On August 14, 2017, the District Court for the Northern District of California, in hiQ Labs, Inc. v. LinkedIn Corp., granted Plaintiff hiQ Labs, Inc.'s (hiQ) motion for a preliminary injunction over the objection of Defendant LinkedIn Corporation (LinkedIn). The injunction allows hiQ to continue scraping LinkedIn's publicly available user data, which hiQ uses to provide services to employers seeking to retain employees or attract new ones. The Court's decision may be destined for the Ninth Circuit, however, because it ruled that scraping of publicly available data may be permissible, even in the face of technical barriers or explicit prohibitions by the data owners, which arguably runs counter to current Ninth Circuit case law.
The litigation began in May of 2017, when LinkedIn served a cease and desist letter on hiQ, arguing that hiQ's scraping of LinkedIn data violated state and federal law, including California Penal Code 502(c), the Computer Fraud and Abuse Act (CFAA), 18 U.S.C. § 1030, state common law of trespass, and the Digital Millennium Copyright Act (DMCA). hiQ responded by suing LinkedIn, asserting affirmative rights under the California common law, the Unfair Competition Law (UCL), and the California Constitution. hiQ also sought declaratory relief that it has not and will not violate the CFAA, the DMCA, the California Penal Code, or the common law of trespass by scraping LinkedIn's public profiles.
In reaching its decision, the Court balanced hiQ's interest against that of LinkedIn and its users and departed from Ninth Circuit precedent. First, the Court balanced hiQ's survival as a business against LinkedIn users' privacy interests. Since hiQ would have to either go out of business or completely change its business model if LinkedIn blocked it from scraping publicly available profiles, the Court reasoned that hiQ would suffer irreparable harm. On the other hand, the Court discounted LinkedIn's argument that its users would suffer harm via compromise of their privacy.
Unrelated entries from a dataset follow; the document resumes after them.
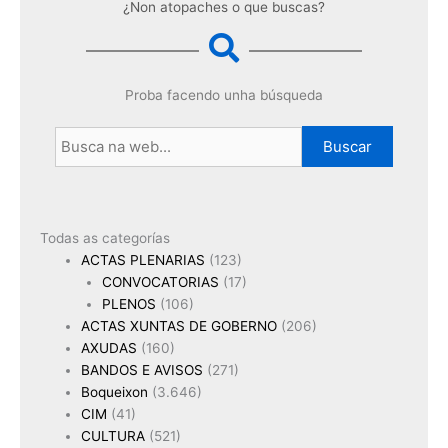
¿Non atopaches o que buscas?
Proba facendo unha búsqueda
Buscar
Todas as categorías
ACTAS PLENARIAS
(123)
CONVOCATORIAS
(17)
PLENOS
(106)
ACTAS XUNTAS DE GOBERNO
(206)
AXUDAS
(160)
BANDOS E AVISOS
(271)
Boqueixon
(3.646)
CIM
(41)
CULTURA
(521)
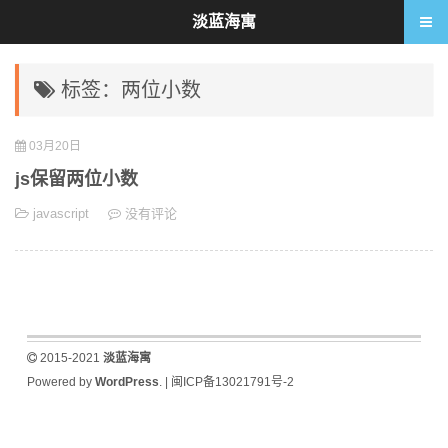
淡蓝海寓
标签：两位小数
03月20日
js保留两位小数
javascript
没有评论
2015-2021
淡蓝海寓
Powered by
WordPress
. |
闽ICP备13021791号-2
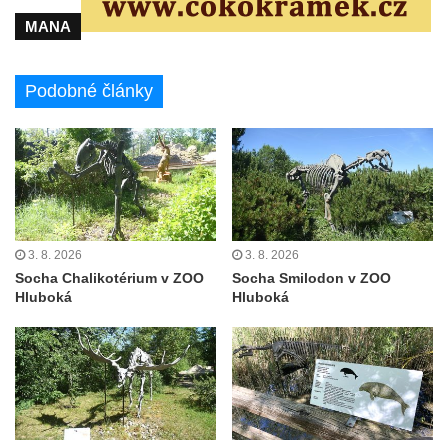
Liberci
MANA
Pamětní deska Vojtěcha Kocmicha na
domě čp. 37 v ulici Betlém v Římově
Podobné články
Pomník na paměť zrušení roboty v Plavu
Socha vodníka v Plavu
Socha svatého Jana Nepomuckého v
Třebušíně
Pamětní deska Johanna Nepomuka
Fischera na domě čp. 5/16 na třídě 9.
3. 8. 2026
3. 8. 2026
května v Rumburku
Socha Chalikotérium v ZOO
Socha Smilodon v ZOO
Pamětní deska Johanna Neumanna
Hluboká
Hluboká
severně od Tokáně
Obrázek svatého Huberta na buku svatého
Huberta
Obrázek svatého Jakuba na skále u cesty
východně od Srbské Kamenice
The Court was unconvinced by LinkedIn's concerns because LinkedIn showed "little evidence of users' actual privacy expectation" and because "LinkedIn allows other third-parties to access user data without its members' knowledge or consent."
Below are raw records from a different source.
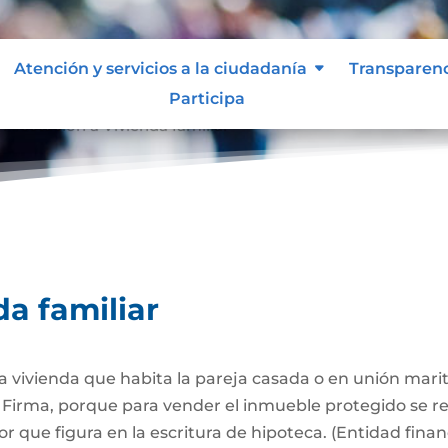
Atención y servicios a la ciudadanía
Transparen
Participa
Afectación a Vivienda familiar
9
da familiar
 la vivienda que habita la pareja casada o en unión mari
Firma, porque para vender el inmueble protegido se req
 que figura en la escritura de hipoteca. (Entidad finan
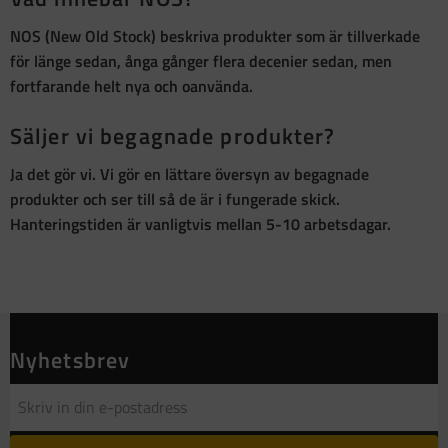
NOS (New Old Stock)
beskriva produkter som är
tillverkade
för länge sedan, ånga gånger flera decenier sedan, men
fortfarande helt nya och oanvända
.
Säljer vi begagnade produkter?
Ja det gör vi. Vi gör en lättare översyn av begagnade
produkter och ser till så de är i fungerade skick.
Hanteringstiden är vanligtvis mellan 5-10 arbetsdagar.
Nyhetsbrev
Second, the Court reasoned that the CFAA likely does not bar hiQ's scraping. The CFAA creates civil and criminal liability for any person who "intentionally accesses a computer without authorization or exceeds authorized access, and thereby obtains . . . information from any protected computer." 18 U.S.C. § 1030(a)(2)(C). Prior to this ruling, market players assumed that scraping efforts might violate the CFAA when expressly disallowed by data owners, given two opinions issued by the Ninth Circuit last year. But this Court reached the opposite conclusion in this case because hiQ scrapes only publicly available data and distinguished on that ground.
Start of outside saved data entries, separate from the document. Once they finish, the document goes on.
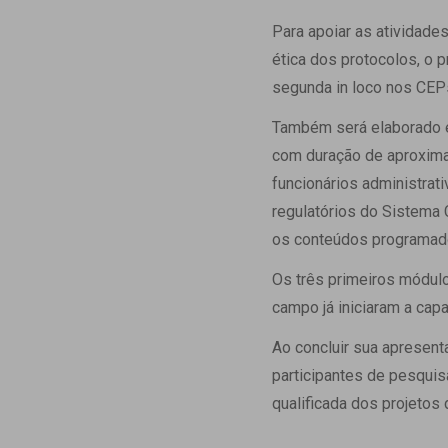
Para apoiar as atividades
ética dos protocolos, o 
segunda in loco nos CEP
Também será elaborado e
com duração de aproxim
funcionários administra
regulatórios do Sistema 
os conteúdos programad
Os três primeiros módulo
campo já iniciaram a cap
Ao concluir sua apresenta
participantes de pesquis
qualificada dos projetos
The Court's opinion also took a historical look at the CFAA and reasoned that Congress could not have meant the CFAA, when it was passed in 1984, to bar scraping of publicly available data because the Internet did not exist in 1984. The Court recalled that, instead of preventing scraping, the CFAA was originally designed to provide a legal remedy to the hacking of computer systems. Moreover, the Court observed that siding with LinkedIn would create the "digital equivalence of Medusa," wherein "merely viewing a website in contravention of a unilateral direction from a private entity would be a crime" (emphasis in original). The Court noted that such a regime would lead to a parade of horribles, including blocking access on the "basis of race or gender discrimination," politically motivated blocking of news media or rival candidates, or companies preventing "competitors or consumer groups from visiting their websites to learn about their products or analyze pricing."
Most notably, the Court advanced a much narrower interpretation of the CFAA's "without authorization." The Court noted that a better interpretation would be to require data owners wishing to protect their data from scraping to employ an "authentication system, such as password protection." This narrow interpretation means that even when a data owner employs technical countermeasures like IP blockers, a scraper would not be without authorization, even when it circumvents a countermeasure because the publicly viewable data was "not protected by an authentication gateway."
For the moment, companies trying to protect data against scraping should consider making data at least semi-private, if possible, or, if not, implementing technological measures to prevent scraping. Scraping companies, on the other hand, might consider cautiously expanding scraping efforts into publicly available data. However, no one should make drastic changes to their business plans, because this opinion is likely going to the Ninth Circuit. It is certainly a development to watch if either you have publicly available data you want to protect or there is publicly available data you want to gather and use.